The company and Himax (HIMX) just announced an agreement by which GOOG will invest in Himax Display, a subsidiary of HIMX. The purpose of the investment is to "fund production upgrades, expand capacity and further enhance production capabilities at HDI's facilities that produce liquid crystal on silicon ("LCOS") chips and modules used in applications including head-mounted display (HMD) such as Google Glass, head-up display (HUD) and pico-projector products."
Under the Agreement, Google will purchase preferred shares in HDI at an undisclosed price. Upon the closing of the transaction, Google will hold a 6.3% of HDI and have the option to raise its stake to 14.8% within one year at the same price. HIMX currently holds 81.5% of HDI with the remainder largely held by institutions, including Intel Capital Corporation.
The news represents the first public confirmation of HIMX's involvement in Google Glass, validating long-standing assertions that HIMX would be supplying the microdisplay technology for Glass. This morning, PoisedToTriple Research upgraded Himax, placing its highest rating on the company. The upgrade report stated, "This signifies that Google intends to prepare for more than 2 million units of annual Glass production. In an earlier report, we discussed our belief that HIMX would raise its LCOS capacity from 2 million to 7 million. Google's investment confirms our thesis and infers that HIMX's 2 million units of LCOS capacity was not viewed as sufficient to Google."

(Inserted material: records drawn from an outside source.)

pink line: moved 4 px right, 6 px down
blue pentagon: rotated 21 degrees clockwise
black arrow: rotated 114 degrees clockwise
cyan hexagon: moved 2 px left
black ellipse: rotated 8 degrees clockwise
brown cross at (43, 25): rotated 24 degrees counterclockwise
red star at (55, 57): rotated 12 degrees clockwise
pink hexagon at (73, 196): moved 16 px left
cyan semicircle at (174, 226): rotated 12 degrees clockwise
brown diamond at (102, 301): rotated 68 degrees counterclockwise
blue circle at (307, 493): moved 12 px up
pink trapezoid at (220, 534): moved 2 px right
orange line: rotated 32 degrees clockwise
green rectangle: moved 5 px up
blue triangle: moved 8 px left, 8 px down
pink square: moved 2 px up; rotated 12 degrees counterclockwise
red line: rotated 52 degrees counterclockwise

Shares of HIMX were approaching $7.00 in early morning trade, up 30% from Friday's close.
The boost in share price appears justified. The agreement with Google solidifies HIMX's role in Glass, rebuffing numerous rumors that HIMX competitors would replace their LCOS display in Glass. Most recently, a report surfaced claiming that Samsung's OLED technology would replace HIMX's LCOS. It is now clear that those assertions were unfounded.
It is also clear that battle lines are being drawn with Samsung seen as a competitor more than an ally. In recent months, Apple has taken more aggressive steps to pull away from Samsung, sparking speculation that AAPL will seek alternative partners for its image processing capabilities. These capabilities are critical to AAPL's retina display, which has been largely powered by Samsung. With the operating system battle moving to the living room, Android and iOS-enabled UltraHD television sets could be the next major frontier.
With Samsung's investment in its own version of Android, the company is breaking from the Google ranks. It is looking to become a bigger player, rather than a mere hardware vendor in Google and Apple's ecosystems. The set-up is reminiscent of the early stages of the smartphone wars, during which a scramble for intellectual property (patent) acquisitions ensued. Google and Samsung emerged as viable global challengers to Apple's dominance, with the latter eventually wresting market share leadership from the Cupertino giant.
This morning's announcement raises the stakes and places all competitors on alert. The mobile operating system battle front is indeed expanding -- well beyond the smartphone and into watches, TVs, automotive displays … and of course, Glass.